With statistics like these, mental health has become a more explicit focus—at the local, national, and international levels—for organizations like the National Alliance on Mental Illness and the World Health Organization, and in the United Nations Sustainable Development Goals initiative. Celebrities like Justin Bieber and Sinead O’Connor, as well as hits like 13 Reasons Why and S-Town, are bringing issues like mental health and suicide into the pop culture spotlight.

A more open dialogue surrounding mental health is a step forward. But it also means that, more and more, public health workers—and many other professions—will encounter clients’ or research participants’ traumas, putting them on the front lines of a battle the fields of psychology and social work have been fighting for decades. While it is common for public health research to use statistics and quantitative data, the depth and complexity of mental health issues will likely also require the collection of qualitative data.

Researchers will have to confront trauma, putting them at risk of compassion fatigue. Coping strategies like enlisting social supports, exercising, practicing mindfulness, reaching out to therapists, and maintaining a good work-life balance have been shown to reduce symptoms of secondary traumatic stress. And as the saying goes, laughter really is good mental health medicine—humor is an effective coping mechanism and facilitates healing.

Like many counselors I know, I recently decided to seek professional help as part of my own self-care regimen. I checked the DocFind search engine for Boston University’s student insurance program. Within 5 miles of my zip code, there are 1,515 behavioral health professionals. My co-pay for behavioral health visits are only $10. (In Guyana, there are about 5 psychologists for a total national population of over 770,000 people, a massive disparity which deserves its own post.)

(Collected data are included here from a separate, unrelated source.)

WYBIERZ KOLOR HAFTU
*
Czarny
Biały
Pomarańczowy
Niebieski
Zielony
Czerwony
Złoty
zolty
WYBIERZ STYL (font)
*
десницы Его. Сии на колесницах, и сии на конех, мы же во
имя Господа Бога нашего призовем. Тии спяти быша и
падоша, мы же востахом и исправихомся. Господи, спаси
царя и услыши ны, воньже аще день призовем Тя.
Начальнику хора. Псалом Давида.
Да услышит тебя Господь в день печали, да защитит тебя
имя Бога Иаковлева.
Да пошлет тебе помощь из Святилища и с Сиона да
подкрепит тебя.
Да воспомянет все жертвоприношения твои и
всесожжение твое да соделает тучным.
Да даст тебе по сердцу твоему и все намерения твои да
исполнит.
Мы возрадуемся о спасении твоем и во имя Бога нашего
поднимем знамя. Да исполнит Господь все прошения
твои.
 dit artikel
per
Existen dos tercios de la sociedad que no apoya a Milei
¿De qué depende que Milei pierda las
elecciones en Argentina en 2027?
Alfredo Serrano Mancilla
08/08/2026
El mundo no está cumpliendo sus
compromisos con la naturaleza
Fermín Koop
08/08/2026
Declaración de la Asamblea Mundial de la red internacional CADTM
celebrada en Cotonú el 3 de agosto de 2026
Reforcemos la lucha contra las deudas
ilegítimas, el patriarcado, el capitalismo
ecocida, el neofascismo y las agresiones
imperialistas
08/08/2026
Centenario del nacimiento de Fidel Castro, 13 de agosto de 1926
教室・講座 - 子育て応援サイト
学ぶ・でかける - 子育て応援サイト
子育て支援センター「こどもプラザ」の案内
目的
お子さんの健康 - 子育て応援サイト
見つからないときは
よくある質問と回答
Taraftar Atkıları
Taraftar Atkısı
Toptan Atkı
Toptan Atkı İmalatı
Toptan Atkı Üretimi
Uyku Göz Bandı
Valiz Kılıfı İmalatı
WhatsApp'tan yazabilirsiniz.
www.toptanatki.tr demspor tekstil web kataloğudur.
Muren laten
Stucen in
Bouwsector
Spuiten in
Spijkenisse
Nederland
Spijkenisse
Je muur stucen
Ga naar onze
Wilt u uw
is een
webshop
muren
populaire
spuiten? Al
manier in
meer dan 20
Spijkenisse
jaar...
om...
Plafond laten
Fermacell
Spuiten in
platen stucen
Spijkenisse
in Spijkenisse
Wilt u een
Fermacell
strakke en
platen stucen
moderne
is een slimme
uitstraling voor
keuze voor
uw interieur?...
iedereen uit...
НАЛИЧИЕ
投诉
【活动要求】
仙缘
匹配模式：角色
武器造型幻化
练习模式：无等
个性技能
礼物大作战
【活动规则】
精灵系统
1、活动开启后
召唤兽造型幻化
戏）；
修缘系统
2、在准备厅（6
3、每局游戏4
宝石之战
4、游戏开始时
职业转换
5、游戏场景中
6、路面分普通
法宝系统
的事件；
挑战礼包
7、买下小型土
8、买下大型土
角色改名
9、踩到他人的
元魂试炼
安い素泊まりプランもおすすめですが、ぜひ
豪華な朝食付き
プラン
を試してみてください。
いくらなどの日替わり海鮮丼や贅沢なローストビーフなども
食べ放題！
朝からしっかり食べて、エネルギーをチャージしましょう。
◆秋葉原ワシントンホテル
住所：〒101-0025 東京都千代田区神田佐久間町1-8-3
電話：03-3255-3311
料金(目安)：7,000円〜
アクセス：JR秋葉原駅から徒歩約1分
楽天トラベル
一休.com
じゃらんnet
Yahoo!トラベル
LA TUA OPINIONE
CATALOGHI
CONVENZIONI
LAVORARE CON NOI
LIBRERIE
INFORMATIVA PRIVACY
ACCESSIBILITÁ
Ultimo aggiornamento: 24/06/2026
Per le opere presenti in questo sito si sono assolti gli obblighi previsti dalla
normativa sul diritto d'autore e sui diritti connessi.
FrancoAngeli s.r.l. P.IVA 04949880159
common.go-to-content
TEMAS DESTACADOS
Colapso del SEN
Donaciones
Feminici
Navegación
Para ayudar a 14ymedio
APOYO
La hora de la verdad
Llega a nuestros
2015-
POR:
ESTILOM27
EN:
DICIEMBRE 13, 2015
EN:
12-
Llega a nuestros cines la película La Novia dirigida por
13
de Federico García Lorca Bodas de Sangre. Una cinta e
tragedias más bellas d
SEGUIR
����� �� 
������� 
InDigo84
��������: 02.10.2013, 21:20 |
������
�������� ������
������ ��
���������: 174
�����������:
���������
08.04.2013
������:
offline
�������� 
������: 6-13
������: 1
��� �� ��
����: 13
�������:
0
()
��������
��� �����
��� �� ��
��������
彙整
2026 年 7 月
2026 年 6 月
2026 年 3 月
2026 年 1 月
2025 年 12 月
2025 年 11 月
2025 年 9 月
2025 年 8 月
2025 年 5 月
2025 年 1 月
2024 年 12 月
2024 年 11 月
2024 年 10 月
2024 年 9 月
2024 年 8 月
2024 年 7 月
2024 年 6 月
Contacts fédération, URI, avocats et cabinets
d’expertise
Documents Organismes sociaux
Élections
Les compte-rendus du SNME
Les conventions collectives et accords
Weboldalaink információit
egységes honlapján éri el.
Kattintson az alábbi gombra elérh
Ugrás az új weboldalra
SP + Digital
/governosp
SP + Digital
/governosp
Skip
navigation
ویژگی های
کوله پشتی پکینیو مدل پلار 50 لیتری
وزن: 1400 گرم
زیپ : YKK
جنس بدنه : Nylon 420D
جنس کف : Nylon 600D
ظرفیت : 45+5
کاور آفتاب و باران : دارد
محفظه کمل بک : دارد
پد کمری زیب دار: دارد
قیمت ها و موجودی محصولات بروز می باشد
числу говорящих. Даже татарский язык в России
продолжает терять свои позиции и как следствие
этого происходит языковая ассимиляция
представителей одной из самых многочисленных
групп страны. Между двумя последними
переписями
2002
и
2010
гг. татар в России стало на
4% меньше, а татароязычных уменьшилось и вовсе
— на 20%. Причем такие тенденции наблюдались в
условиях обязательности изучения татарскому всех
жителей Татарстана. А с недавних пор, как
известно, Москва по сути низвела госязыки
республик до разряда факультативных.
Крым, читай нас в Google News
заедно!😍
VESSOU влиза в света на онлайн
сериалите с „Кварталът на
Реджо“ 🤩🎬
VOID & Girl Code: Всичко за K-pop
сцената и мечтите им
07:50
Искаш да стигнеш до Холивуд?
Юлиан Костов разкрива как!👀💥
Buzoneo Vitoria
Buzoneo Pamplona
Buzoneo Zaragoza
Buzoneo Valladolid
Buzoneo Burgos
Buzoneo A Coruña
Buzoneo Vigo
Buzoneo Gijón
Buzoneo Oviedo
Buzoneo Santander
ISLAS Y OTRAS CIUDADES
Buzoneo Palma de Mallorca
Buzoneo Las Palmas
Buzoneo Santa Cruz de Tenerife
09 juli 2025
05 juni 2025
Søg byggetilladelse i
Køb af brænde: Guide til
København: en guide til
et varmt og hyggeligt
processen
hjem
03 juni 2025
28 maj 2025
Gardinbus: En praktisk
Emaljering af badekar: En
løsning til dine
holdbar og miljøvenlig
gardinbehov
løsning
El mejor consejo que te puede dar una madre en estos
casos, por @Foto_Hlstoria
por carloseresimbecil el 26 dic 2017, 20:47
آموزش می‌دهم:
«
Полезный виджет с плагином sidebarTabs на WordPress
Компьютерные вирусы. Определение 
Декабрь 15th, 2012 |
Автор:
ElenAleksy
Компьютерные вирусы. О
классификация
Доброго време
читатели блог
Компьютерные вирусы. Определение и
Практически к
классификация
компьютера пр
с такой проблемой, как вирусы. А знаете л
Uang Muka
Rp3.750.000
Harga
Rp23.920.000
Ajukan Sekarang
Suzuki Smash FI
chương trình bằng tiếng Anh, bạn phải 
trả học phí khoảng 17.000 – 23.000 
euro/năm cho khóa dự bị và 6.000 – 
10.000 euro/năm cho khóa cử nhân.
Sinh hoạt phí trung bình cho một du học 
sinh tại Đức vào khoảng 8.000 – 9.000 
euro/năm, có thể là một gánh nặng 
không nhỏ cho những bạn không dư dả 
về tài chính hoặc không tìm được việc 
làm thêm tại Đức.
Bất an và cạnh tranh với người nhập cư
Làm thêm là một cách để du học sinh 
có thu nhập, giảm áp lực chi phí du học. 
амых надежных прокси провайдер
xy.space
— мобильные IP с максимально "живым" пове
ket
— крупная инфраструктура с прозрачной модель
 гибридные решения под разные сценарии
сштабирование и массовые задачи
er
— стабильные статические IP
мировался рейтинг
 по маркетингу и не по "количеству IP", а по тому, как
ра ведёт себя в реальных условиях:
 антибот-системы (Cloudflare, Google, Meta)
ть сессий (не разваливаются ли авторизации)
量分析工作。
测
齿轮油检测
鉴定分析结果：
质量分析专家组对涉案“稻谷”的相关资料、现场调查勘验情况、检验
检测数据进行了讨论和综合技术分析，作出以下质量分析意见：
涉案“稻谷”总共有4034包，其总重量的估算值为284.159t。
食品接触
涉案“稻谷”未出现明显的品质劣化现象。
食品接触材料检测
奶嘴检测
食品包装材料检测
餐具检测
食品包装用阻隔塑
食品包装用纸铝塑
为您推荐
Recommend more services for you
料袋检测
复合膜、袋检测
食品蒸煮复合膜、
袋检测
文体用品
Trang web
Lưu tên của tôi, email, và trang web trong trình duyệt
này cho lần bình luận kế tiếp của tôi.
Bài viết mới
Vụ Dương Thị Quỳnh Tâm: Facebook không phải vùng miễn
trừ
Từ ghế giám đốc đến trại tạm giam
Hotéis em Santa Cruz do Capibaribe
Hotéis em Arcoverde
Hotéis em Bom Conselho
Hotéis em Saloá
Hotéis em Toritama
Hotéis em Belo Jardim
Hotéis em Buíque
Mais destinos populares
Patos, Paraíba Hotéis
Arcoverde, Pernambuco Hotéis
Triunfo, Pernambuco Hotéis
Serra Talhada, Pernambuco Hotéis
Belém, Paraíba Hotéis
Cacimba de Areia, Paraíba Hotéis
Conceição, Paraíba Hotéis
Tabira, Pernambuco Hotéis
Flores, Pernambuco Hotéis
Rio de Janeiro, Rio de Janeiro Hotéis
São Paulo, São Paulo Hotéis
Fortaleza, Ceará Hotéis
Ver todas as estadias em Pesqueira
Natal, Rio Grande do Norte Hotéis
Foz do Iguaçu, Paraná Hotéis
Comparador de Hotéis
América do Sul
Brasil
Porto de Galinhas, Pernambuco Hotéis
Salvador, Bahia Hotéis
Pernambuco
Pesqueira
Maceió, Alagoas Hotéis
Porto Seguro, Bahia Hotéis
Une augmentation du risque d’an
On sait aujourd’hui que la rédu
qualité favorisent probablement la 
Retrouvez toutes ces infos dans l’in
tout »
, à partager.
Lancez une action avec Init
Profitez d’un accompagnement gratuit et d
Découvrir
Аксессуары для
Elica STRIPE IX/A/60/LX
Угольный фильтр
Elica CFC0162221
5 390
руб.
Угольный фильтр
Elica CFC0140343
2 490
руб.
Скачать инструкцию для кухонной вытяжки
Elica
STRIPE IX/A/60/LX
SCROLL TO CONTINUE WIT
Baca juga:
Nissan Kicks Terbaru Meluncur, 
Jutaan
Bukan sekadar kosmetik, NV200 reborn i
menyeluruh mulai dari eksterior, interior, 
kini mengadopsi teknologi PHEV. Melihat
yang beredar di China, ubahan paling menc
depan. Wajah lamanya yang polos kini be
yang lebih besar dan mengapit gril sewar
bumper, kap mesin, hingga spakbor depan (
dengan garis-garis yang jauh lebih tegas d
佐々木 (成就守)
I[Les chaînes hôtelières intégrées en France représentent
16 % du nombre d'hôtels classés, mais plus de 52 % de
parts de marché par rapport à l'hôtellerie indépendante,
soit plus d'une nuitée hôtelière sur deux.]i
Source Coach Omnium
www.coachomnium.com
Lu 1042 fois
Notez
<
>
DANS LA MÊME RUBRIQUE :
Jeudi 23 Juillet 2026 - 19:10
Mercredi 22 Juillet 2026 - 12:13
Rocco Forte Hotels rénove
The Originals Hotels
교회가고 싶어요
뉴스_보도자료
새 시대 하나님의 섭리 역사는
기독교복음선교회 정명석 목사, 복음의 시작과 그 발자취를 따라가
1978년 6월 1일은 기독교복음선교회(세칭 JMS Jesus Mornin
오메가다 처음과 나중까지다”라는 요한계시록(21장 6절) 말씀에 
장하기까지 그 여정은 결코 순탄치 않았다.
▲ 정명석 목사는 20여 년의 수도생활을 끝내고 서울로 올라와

If the field of public health is going to tackle mental health more rigorously, as it should, self-care must join the curriculum at public health schools alongside already mainstream topics like epidemiology and healthy policy. As public health students, we learn from day one about the value of preventive health at the individual, interpersonal, community, and structural levels. But we must remember that preventive care is, as they say, a marathon (or, more accurately, an ultramarathon), not a sprint. Public health professionals cannot neglect their own health and self-care (and hydration—always hydration!) while we are out there in our various crusades.